# Can you build a retaining wall in front of an old retaining wall?



## joecaption (Nov 30, 2011)

Need a picture.


----------



## stadry (Jun 20, 2009)

based on what you posted, of course it would work,,, in most areas you're rqd to get permits & you may even need pro stamp'd drawings,,, don't forget proper drainage IF its applicable.

we use versa-lok & have had no trouble,,, even have 1 being drawn up now 225' x 25'  we use # 57 stone, not gravel

best


----------



## stonecutter (May 23, 2014)

I would never recommend doing that..you're asking for trouble, putting up what is basically a veneer in front of a stone wall.


----------



## Tscarborough (Mar 31, 2006)

If you did that, A) it would probably cause the old wall to move even more and B) any movement of the old wall would transfer through to the new one.

Remove the old one and either re-stack the rock for a new wall or remove any you do not use for fill.


----------



## Msradell (Sep 1, 2011)

I agree with stonecutter and TS, I don't believe it's a good idea to do what you are proposing. Whatever is pushing out your old stone wall will continue pushing forward and because there is very little to compress between the old wall and your new proposed wall it will push it forward also. It will be more work but I would just complete disassemble the old wall and reassemble it a little farther forward using some gravel for a backfill and insure proper drainage. It certainly will look better as well.


----------



## tjansen (Jun 6, 2012)

bb33 said:


> The alternative is to leave the wall and do nothing. This is not a house I plan to stay at in the long term. Thanks, BB


That would be my vote. 

Putting that much time and money into a project for something short term doesn't seem wise to me. 

Spend the time and money into other things, like saving for the new house or projects in the interior of the house that may increase the return you may get on this house.

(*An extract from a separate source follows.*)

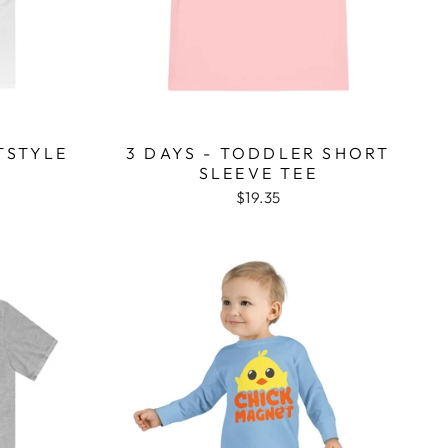
TSTYLE
3 DAYS - TODDLER SHORT
SLEEVE TEE
$19.35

I actually looked into doing something similar, not as long, but terracing a hill with two courses. The information I found for my location said I didn't need a permit unless it was over 4ft.


----------



## stadry (Jun 20, 2009)

wow, did i get trashed,,, yet we do it & often - no troubles yet & some are over 15yrs since built

irc


----------



## Tscarborough (Mar 31, 2006)

You veneer failing walls?


----------



## stadry (Jun 20, 2009)

no, of course not :no: but we have built walls in front of existing walls 

irc


----------



## stonecutter (May 23, 2014)

stadry said:


> no, of course not :no: but we have built walls in front of existing walls
> 
> irc


Ones that are failing? Stonewalls like what is described? Given your location I seriously doubt it. Anyway, it's bad practice.


----------